The Breslin- I had very high hopes for this April Bloomfield (The Spotted Pig) spot in the oh-so-trendy Ace Hotel uptown. Heavy gastropub grub for uptown hipsters is right in my wheelhouse. Perhaps it was due to timing (we visited on Valentine's Day) or our location (right near the kitchen, giving us a good view of Bloomfield herself at work on the line, but also bathing our table in a gloom-piercing glare), but I walked away a little let down. The Caesar salad we shared with local girl Rhianna was outstanding, but my lamb burger (something of a signature dish, I'm told) was a crumbly, underdone (partially my bad for taking the recommended route of ordering medium rare), underflavoured meatwad. D's vinegared poussin also underwhelmed. But the thrice-cooked fries (crispy outside, buttery soft in) were worth the visit on their own.
Talde- Normally, asking me to wait two hours for a table is a sure way to see me pull a quick about face.
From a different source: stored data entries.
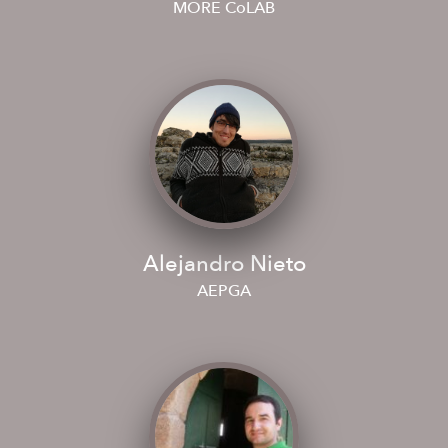
MORE CoLAB
Alejandro Nieto
AEPGA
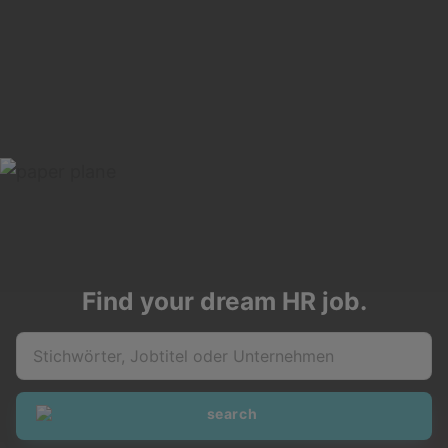
Find your dream HR job.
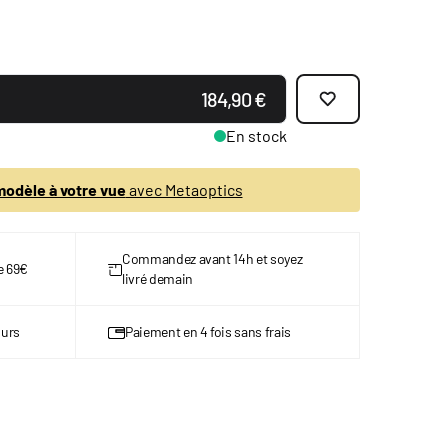
184,90 €
En stock
odèle à votre vue
avec Metaoptics
Commandez avant 14h et soyez
de 69€
livré demain
ours
Paiement en 4 fois sans frais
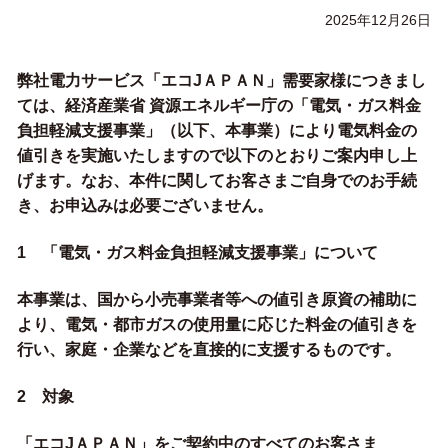
2025年12月26日
弊社電力サービス「エコJＡＰＡＮ」需要家様につきまし
ては、経済産業省 資源エネルギー庁の「電気・ガス料金
負担軽減支援事業」（以下、本事業）により電気料金の
値引きを実施いたしますので以下のとおりご案内申し上
げます。なお、本件に関してお客さまご自身でのお手続
き、お申込みは必要ございません。
1 「電気・ガス料金負担軽減支援事業」について
本事業は、国から小売事業者等への値引き原資の補助に
より、電気・都市ガスの使用量に応じた料金の値引きを
行い、家庭・企業などを直接的に支援するものです。
2 対象
「エコJＡＰＡＮ」をご契約中のすべてのお客さま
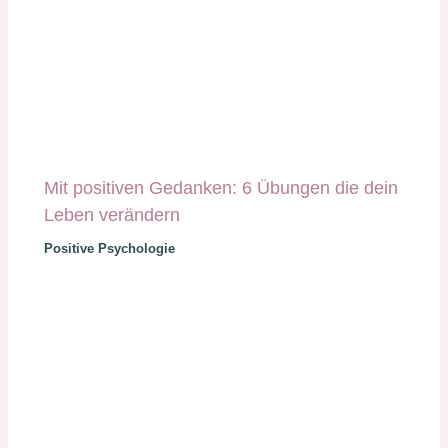
Mit positiven Gedanken: 6 Übungen die dein
Leben verändern
Positive Psychologie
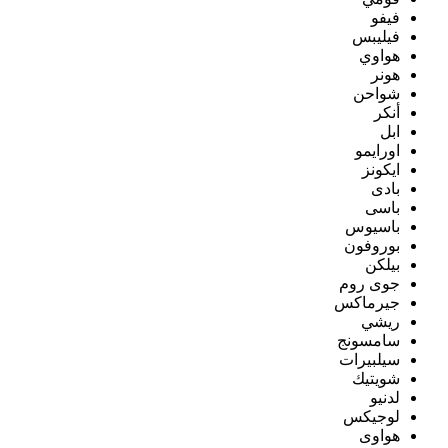
فيفو
فيليبس
هواوي
هونر
شواحن
أنكر
ابل
اورايمو
ايكونز
بادى
باسى
باسيوس
بوروفون
بيلكن
جوى روم
جيرماكس
ريشي
سامسونج
سيلبيرات
شويتيك
لدنيو
لوجيكس
هواوى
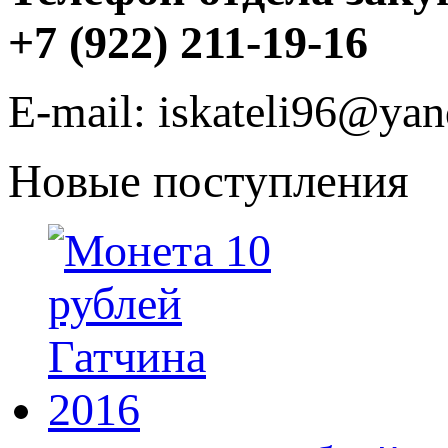
+7 (922) 211-19-16
E-mail: iskateli96@yan
Новые поступления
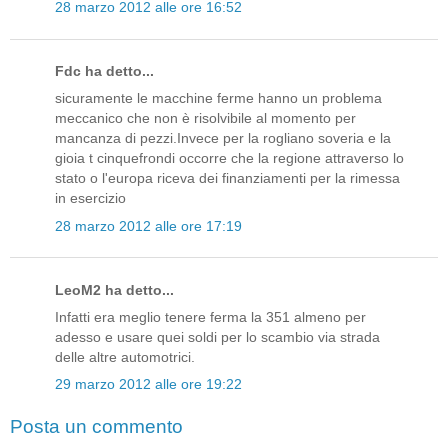
28 marzo 2012 alle ore 16:52
Fdc ha detto...
sicuramente le macchine ferme hanno un problema
meccanico che non è risolvibile al momento per
mancanza di pezzi.Invece per la rogliano soveria e la
gioia t cinquefrondi occorre che la regione attraverso lo
stato o l'europa riceva dei finanziamenti per la rimessa
in esercizio
28 marzo 2012 alle ore 17:19
LeoM2 ha detto...
Infatti era meglio tenere ferma la 351 almeno per
adesso e usare quei soldi per lo scambio via strada
delle altre automotrici.
29 marzo 2012 alle ore 19:22
Posta un commento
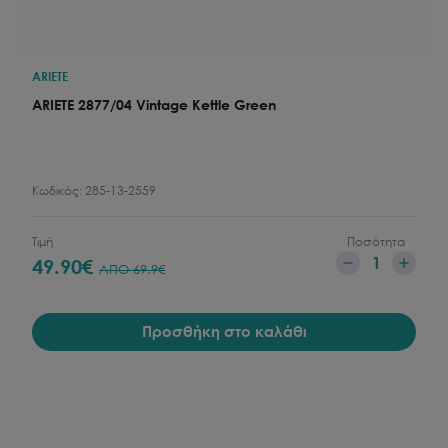
ARIETE
ARIETE 2877/04 Vintage Kettle Green
Κωδικός:
285-13-2559
Τιμή
Ποσότητα
1
49.90
€
ΑΠΟ
69.9
€
Προσθήκη στο καλάθι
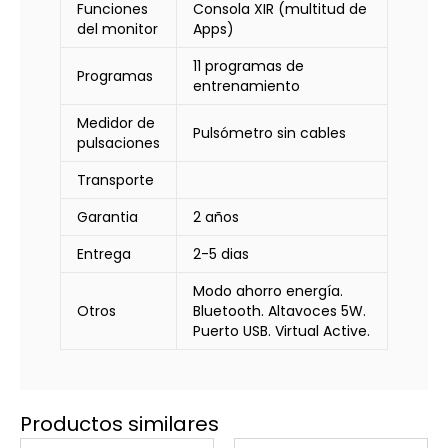
Funciones
Consola XIR (multitud de
del monitor
Apps)
11 programas de
Programas
entrenamiento
Medidor de
Pulsómetro sin cables
pulsaciones
Transporte
Garantia
2 años
Entrega
2-5 dias
Modo ahorro energía.
Otros
Bluetooth. Altavoces 5W.
Puerto USB. Virtual Active.
Productos similares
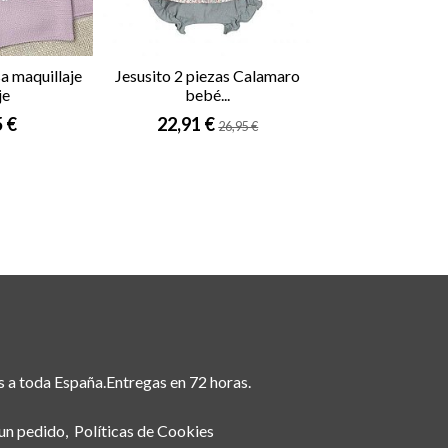
sa maquillaje
Jesusito 2 piezas Calamaro
Peto si
je
bebé...
19,51 €
2
5 €
22,91 €
26,95 €
s a toda España.Entregas en 72 horas.
 un pedido
Políticas de Cookies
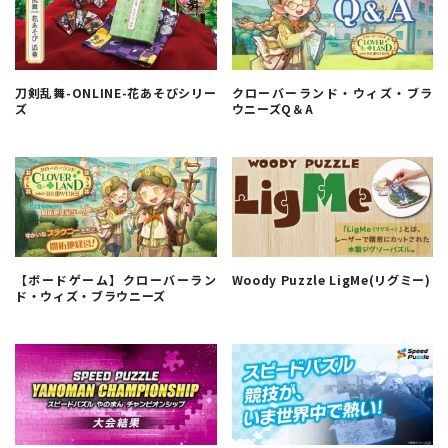
刀剣乱舞-ONLINE-花あそびシリー
クローバーランド・ウィズ・ブラ
ズ
ウニーズQ＆A
【ボードゲーム】クローバーラン
Woody Puzzle LigMe(リグミー)
ド・ウィズ・ブラウニーズ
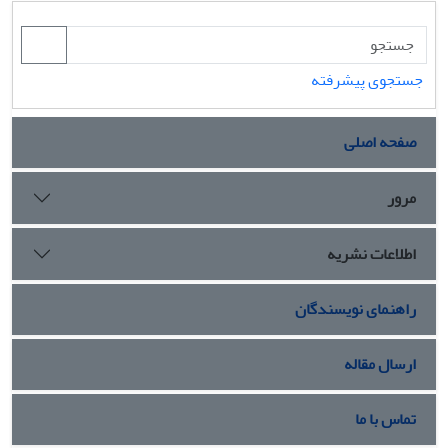
جستجوی پیشرفته
صفحه اصلی
مرور
اطلاعات نشریه
راهنمای نویسندگان
ارسال مقاله
تماس با ما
But when the restaurant in question is a new spot in a red-hot Brooklyn 'hood, I might stick around. And when it comes to Top Chef U.S.A contestant Dale Talde's (for those who care about such things) Asian outpost in Park Slope, the wait was worth it. Family-style pan-Asian from bacon-flecked pad thai to crispy gyoza to Korean fried chicken. Risky, inventive and, on this night, remarkable.
Weather Up- Fancy cocktail place in Prospect Heights Brooklyn. Beautiful people, beautiful drinks. Don't ask me where to find it, though, because things were a little hazy at this point for some reason.
Malt and Mold - I don't know why there aren't more places specializing in craft beer and fine cheese out there. The world would be a better place, I'm sure. A real gem and part of a cluster of neat spots in an otherwise nondescript part of East Broadway (neighbouring coffee shop Pushcart Coffee being another, along with our next entry...)
Cowboy Pizza- New York is famous for its pizza; two buck slices are everywhere. So what's so special about this place? For starters, the toppings are a step beyond the usual pepperoni and mushroom. And for another, the two young dudes who run it will let you bring in beer from the local bodega to have with your pie. I'm not sure what else you really need.
Thanks for everything, New York! We'll see you again soon.